Quotes about Coping
Once an individual's search for a meaning is successful, it not only renders him happy but also gives him the capability to cope with suffering.
— Viktor E. Frankl
Finally, Frankl's most enduring insight, one that I have called on often in my own life and in countless counseling situations: Forces beyond your control can take away everything you possess except one thing, your freedom to choose how you will respond to the situation.
— Viktor E. Frankl
meaning is possible even in spite of suffering—provided, certainly, that the suffering is unavoidable.
— Viktor E. Frankl
Humor was another of the soul's weapons in the fight for self-preservation. It is well known that humor, more than anything else in the human make-up, can afford an aloofness and an ability to rise above any situation, even if only for a few seconds.
— Viktor E. Frankl
No one can relieve him of his suffering or suffer in his place. His unique opportunity lies in the way in which he bears his burden.
— Viktor E. Frankl
The cold stream of visual impressions failed him now as if the eye were a cup that overflowed and let the rest run down its china walls unrecorded. The brain must wake now. The body must contract now, entering the house, the lighted house, where the door stood open, where the motor cars were standing, and bright women descending: the soul must brave itself to endure. He opened the big blade of his pocket-knife.
— Virginia Woolf
She must admit that she felt this thing that she called life terrible, hostile, and quick to pounce on you if you gave it a chance.
— Virginia Woolf
The more you try to avoid suffering, the more you suffer, because smaller and more insignificant things begin to torture you, in proportion to your fear of being hurt. The one who does most to avoid suffering is, in the end, the one who suffers most.
— Thomas Merton
The most terrible thing about it is not that it breaks one's heart—hearts are made to be broken—but that it turns one's heart to stone.
— Oscar Wilde
When the fierce, burning winds blow over our lives-and we cannot prevent them-let us, too, accept the inevitable.
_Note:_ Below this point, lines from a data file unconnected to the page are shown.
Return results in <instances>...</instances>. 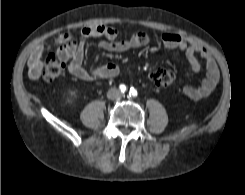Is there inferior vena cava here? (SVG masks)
<instances>
[{
	"label": "inferior vena cava",
	"instance_id": "602c4592",
	"mask_svg": "<svg viewBox=\"0 0 245 195\" xmlns=\"http://www.w3.org/2000/svg\"><path fill=\"white\" fill-rule=\"evenodd\" d=\"M122 96L121 91L119 90H112V95L110 96V98L114 99V98H120Z\"/></svg>",
	"mask_w": 245,
	"mask_h": 195
}]
</instances>
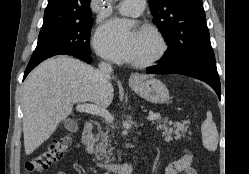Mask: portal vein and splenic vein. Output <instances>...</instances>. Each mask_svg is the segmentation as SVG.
I'll list each match as a JSON object with an SVG mask.
<instances>
[{"label": "portal vein and splenic vein", "mask_w": 249, "mask_h": 174, "mask_svg": "<svg viewBox=\"0 0 249 174\" xmlns=\"http://www.w3.org/2000/svg\"><path fill=\"white\" fill-rule=\"evenodd\" d=\"M76 110L78 112H83V113L101 116L109 123H111L113 121V117L108 110H106L105 108H101V107L94 105V104H87V103L86 104H79L76 106ZM159 118H160L159 113H150L149 116L147 117V119L149 121H153V120H156Z\"/></svg>", "instance_id": "portal-vein-and-splenic-vein-1"}]
</instances>
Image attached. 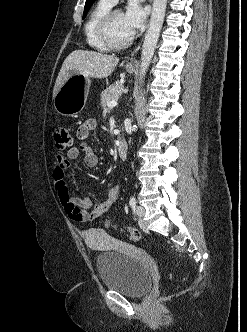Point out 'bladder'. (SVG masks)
I'll return each mask as SVG.
<instances>
[{
    "mask_svg": "<svg viewBox=\"0 0 247 332\" xmlns=\"http://www.w3.org/2000/svg\"><path fill=\"white\" fill-rule=\"evenodd\" d=\"M85 241L91 245L90 236ZM96 267L103 286L128 297H141L152 286V258L145 252L116 246L96 257Z\"/></svg>",
    "mask_w": 247,
    "mask_h": 332,
    "instance_id": "bladder-1",
    "label": "bladder"
}]
</instances>
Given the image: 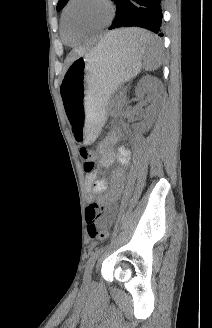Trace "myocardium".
<instances>
[{"instance_id":"obj_1","label":"myocardium","mask_w":212,"mask_h":328,"mask_svg":"<svg viewBox=\"0 0 212 328\" xmlns=\"http://www.w3.org/2000/svg\"><path fill=\"white\" fill-rule=\"evenodd\" d=\"M77 0H69L68 3L66 4L64 10H63V14H62V19H63V23H64V27L65 29L69 31V23H68V11L70 9V7L76 2ZM108 8L109 11V15H108V21L105 22L103 25L90 29L88 31H86L84 34H92V33H96L99 32L101 30H103L104 28H106L109 24V22L113 19L114 14H115V6L112 2V0H101Z\"/></svg>"}]
</instances>
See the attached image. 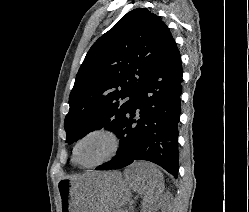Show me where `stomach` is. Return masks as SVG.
<instances>
[{"instance_id": "stomach-1", "label": "stomach", "mask_w": 249, "mask_h": 212, "mask_svg": "<svg viewBox=\"0 0 249 212\" xmlns=\"http://www.w3.org/2000/svg\"><path fill=\"white\" fill-rule=\"evenodd\" d=\"M121 170H87V175H71L59 180L57 190L61 212H109L127 204L134 184H124Z\"/></svg>"}]
</instances>
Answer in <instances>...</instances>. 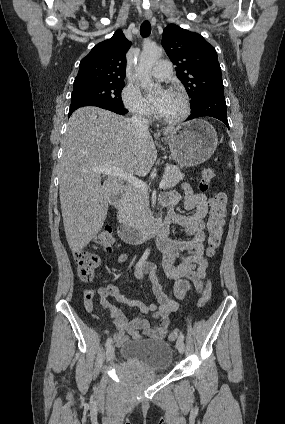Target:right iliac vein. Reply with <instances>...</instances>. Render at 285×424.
Returning <instances> with one entry per match:
<instances>
[{
    "mask_svg": "<svg viewBox=\"0 0 285 424\" xmlns=\"http://www.w3.org/2000/svg\"><path fill=\"white\" fill-rule=\"evenodd\" d=\"M114 353H115L114 346H113V345H110V346L107 348V351H106V360H107V361L112 360V359H113V357H114Z\"/></svg>",
    "mask_w": 285,
    "mask_h": 424,
    "instance_id": "63e3f726",
    "label": "right iliac vein"
}]
</instances>
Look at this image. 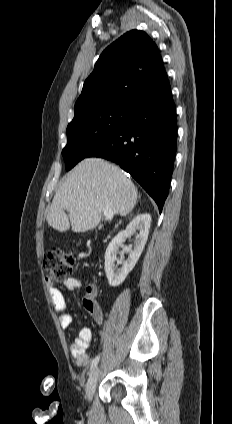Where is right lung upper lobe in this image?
<instances>
[{"label":"right lung upper lobe","mask_w":232,"mask_h":424,"mask_svg":"<svg viewBox=\"0 0 232 424\" xmlns=\"http://www.w3.org/2000/svg\"><path fill=\"white\" fill-rule=\"evenodd\" d=\"M167 78L157 45L143 31L125 33L100 55L75 104V115L98 105L132 106Z\"/></svg>","instance_id":"cb5924a9"}]
</instances>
And then get busy and pick up the pieces.
— Dale Carnegie
Numerous studies have shown that your health risk is higher following a loss.
— H. Norman Wright
God does not send the problem, the illness, the accident, the hurricane, and God does not take them away when we find the right words and rituals with which to beseech Him. Rather, God sends us strength and determination of which we did not believe ourselves capable, so that we can deal with, or live with, problems that no one can make go away.